INSTRUCTIONS TO FOLLOW: Scan the records that follow, and whenever a line has the word "dans", copy it.

DATA LISTING START

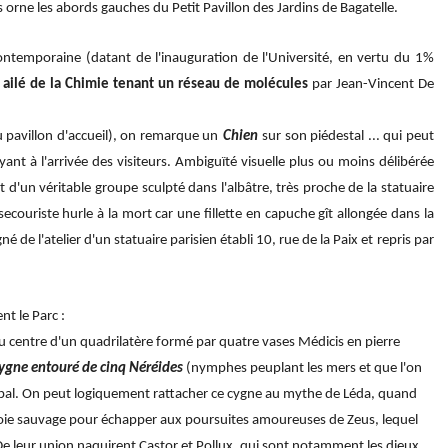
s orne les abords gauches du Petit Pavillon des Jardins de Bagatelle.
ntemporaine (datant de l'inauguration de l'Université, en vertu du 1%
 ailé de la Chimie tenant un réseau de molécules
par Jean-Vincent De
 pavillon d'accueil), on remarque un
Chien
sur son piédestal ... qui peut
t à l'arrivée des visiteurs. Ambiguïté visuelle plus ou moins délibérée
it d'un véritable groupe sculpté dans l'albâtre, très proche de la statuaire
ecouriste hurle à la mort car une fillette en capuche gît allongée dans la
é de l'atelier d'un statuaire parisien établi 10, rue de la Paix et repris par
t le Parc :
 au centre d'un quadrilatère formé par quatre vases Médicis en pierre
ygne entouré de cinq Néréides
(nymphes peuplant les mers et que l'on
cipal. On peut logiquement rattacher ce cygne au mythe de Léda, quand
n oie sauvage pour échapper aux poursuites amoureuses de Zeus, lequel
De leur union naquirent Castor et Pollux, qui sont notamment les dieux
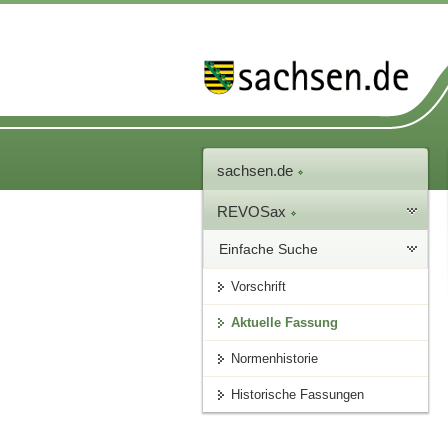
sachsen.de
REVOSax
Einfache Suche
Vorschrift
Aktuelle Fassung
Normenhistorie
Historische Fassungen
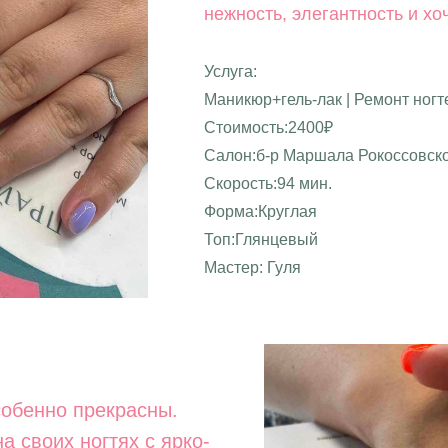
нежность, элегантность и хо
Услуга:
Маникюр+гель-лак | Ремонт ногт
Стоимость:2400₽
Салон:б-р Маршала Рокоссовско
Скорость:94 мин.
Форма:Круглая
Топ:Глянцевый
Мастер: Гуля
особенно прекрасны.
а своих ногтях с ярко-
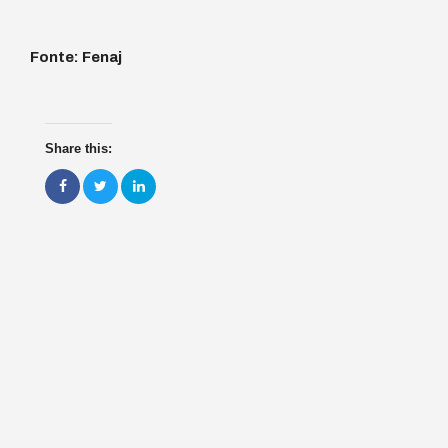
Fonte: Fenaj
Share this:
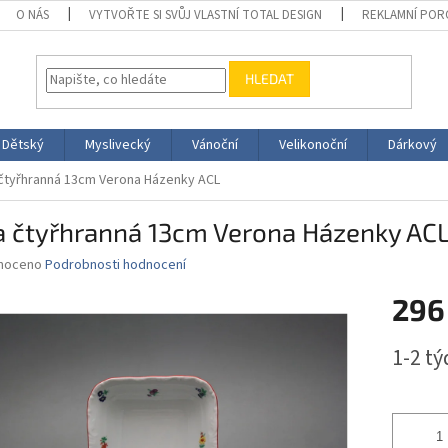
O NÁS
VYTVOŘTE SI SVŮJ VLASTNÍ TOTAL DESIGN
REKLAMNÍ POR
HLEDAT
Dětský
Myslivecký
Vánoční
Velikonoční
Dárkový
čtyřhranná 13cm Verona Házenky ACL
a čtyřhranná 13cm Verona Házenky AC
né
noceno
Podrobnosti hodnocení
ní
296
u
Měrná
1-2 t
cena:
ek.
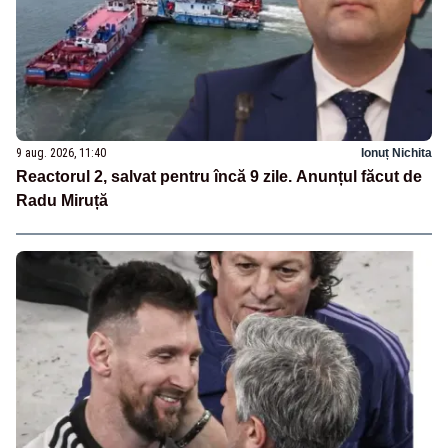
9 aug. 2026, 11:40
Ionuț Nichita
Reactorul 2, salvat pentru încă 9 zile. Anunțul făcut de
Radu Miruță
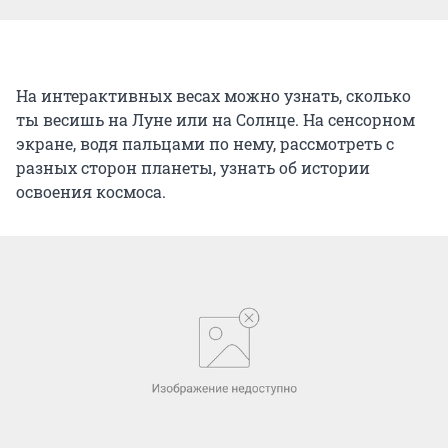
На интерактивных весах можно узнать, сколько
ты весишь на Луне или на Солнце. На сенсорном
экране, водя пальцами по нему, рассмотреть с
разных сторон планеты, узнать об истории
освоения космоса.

DATA LISTING END
DATA LISTING START

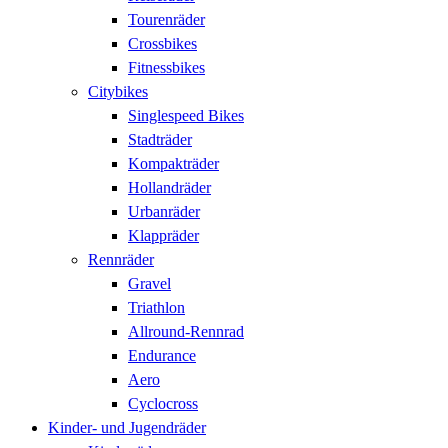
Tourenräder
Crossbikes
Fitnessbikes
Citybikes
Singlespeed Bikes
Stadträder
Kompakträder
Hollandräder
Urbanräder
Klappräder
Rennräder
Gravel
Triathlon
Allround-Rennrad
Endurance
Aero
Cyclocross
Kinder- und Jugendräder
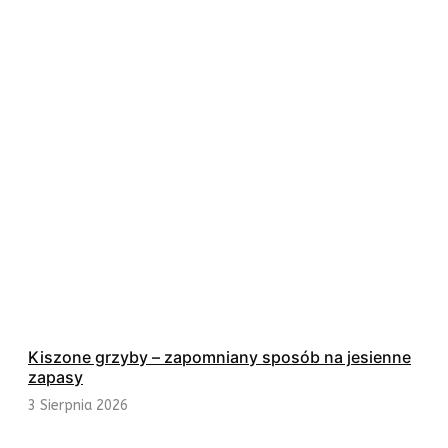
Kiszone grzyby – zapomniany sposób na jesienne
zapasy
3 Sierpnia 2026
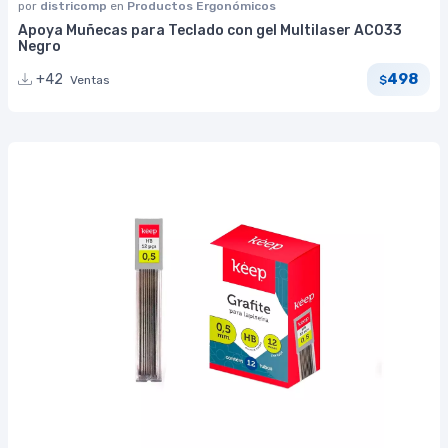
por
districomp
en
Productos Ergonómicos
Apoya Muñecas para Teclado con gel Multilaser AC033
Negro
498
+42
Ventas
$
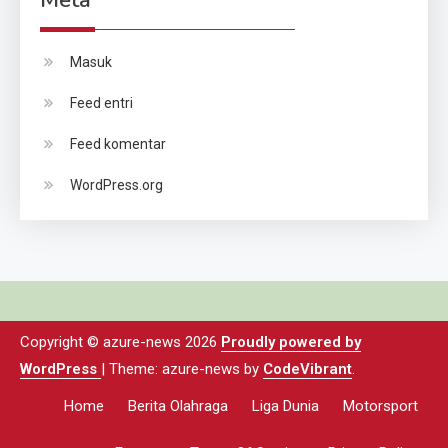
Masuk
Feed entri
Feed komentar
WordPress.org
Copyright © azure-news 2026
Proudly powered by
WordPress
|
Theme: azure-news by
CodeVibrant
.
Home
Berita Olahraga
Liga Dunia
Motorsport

DATA LISTING END
DATA LISTING START

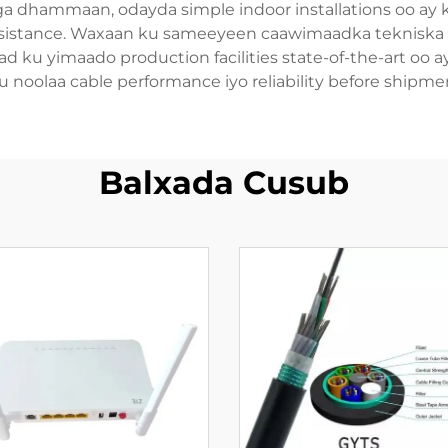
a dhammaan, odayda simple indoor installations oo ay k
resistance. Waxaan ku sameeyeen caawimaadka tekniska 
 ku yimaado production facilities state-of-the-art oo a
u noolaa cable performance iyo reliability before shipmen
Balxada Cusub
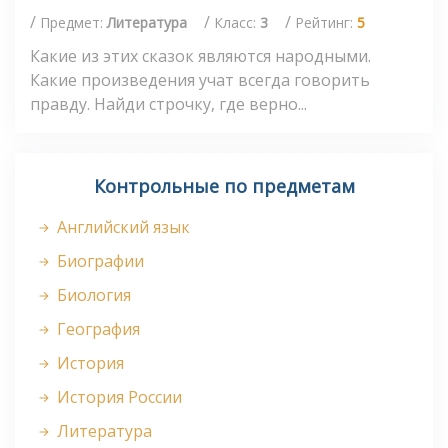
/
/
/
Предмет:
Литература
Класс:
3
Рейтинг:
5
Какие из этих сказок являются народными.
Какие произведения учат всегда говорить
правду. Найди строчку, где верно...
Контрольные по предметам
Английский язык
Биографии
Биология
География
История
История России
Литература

DATA LISTING END

EXERCISE RESPONSE:
it d'un véritable groupe sculpté dans l'albâtre, très proche de la statuaire
ecouriste hurle à la mort car une fillette en capuche gît allongée dans la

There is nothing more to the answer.